Reactions obtained using the Microbact System may differ from published results using other substrate formulations. Prolonged incubation, insufficient incubation, improper filling of wells, or inadequate inoculum may lead to false results.
Species with low frequency of occurrence require additional testing. The interpretation of mathematically calculated identification results requires trained clinical personnel who should use judgement and knowledge in conjunction with the following information before accepting the ID of an organism: Gram-stain, colonial morphology, source of isolate, percent probability degree of separationtests against, additional test indications and results, frequency of ID choice and antibioGram.
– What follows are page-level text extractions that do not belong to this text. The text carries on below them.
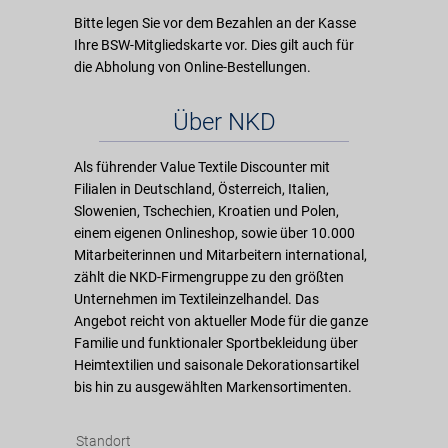
Bitte legen Sie vor dem Bezahlen an der Kasse
Ihre BSW-Mitgliedskarte vor. Dies gilt auch für
die Abholung von Online-Bestellungen.
Über NKD
Als führender Value Textile Discounter mit
Filialen in Deutschland, Österreich, Italien,
Slowenien, Tschechien, Kroatien und Polen,
einem eigenen Onlineshop, sowie über 10.000
Mitarbeiterinnen und Mitarbeitern international,
zählt die NKD-Firmengruppe zu den größten
Unternehmen im Textileinzelhandel. Das
Angebot reicht von aktueller Mode für die ganze
Familie und funktionaler Sportbekleidung über
Heimtextilien und saisonale Dekorationsartikel
bis hin zu ausgewählten Markensortimenten.
Standort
A Gram-stain and oxidase test should be performed prior to set-up of tests. In addition, motility and nitrate test should be performed for miscellaneous Gram-negative bacilli. Twelve substrates provide insufficient data to speciate within this group as a single aberrant reaction may result in an incorrect identification.
The lysine and ornithine decarboxylase reactions should be carefully interpreted. Motility and DNase tests are recommended for further speciation of this group. The inclusion of a 12B strip is strongly advised.
If further speciation is required for Yersinia spp. Identification of Bacteria by Computer: General Aspects and Perspectives. Thomas, Veterinary Microbiology. Biochemical Characterisics of Enterotoxigenic Aeromonas sp. Material Safety Data Sheet. Microbact Biochemical Identification Kits. Materials Required but not provided The following materials may be required but are not provided: When Actinobacillus or Pasteurella spp. Well 1 lysine Well 2 galerke Well 3 H 2 S.
Green or blue is positive reaction. Bromothymol blue indicates formation of the specific amine cadaverine. Green should be regarded as a gzlerie reaction.